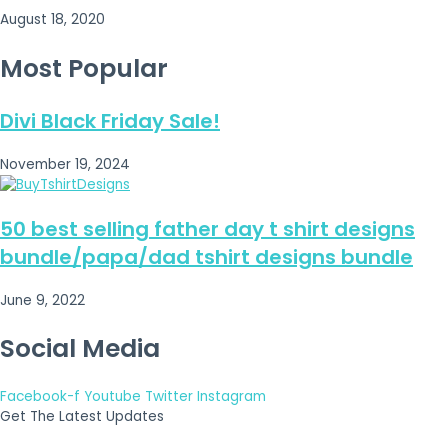
August 18, 2020
Most Popular
Divi Black Friday Sale!
November 19, 2024
50 best selling father day t shirt designs
bundle/papa/dad tshirt designs bundle
June 9, 2022
Social Media
Facebook-f
Youtube
Twitter
Instagram
Get The Latest Updates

→ **ABOUT THIS EXERCISE**
Give back all the material exactly, with no pictures.

→ **YOUR RESPONSE**
August 18, 2020
Most Popular
Divi Black Friday Sale!
November 19, 2024
50 best selling father day t shirt designs
bundle/papa/dad tshirt designs bundle
June 9, 2022
Social Media
Facebook-f
Youtube
Twitter
Instagram
Get The Latest Updates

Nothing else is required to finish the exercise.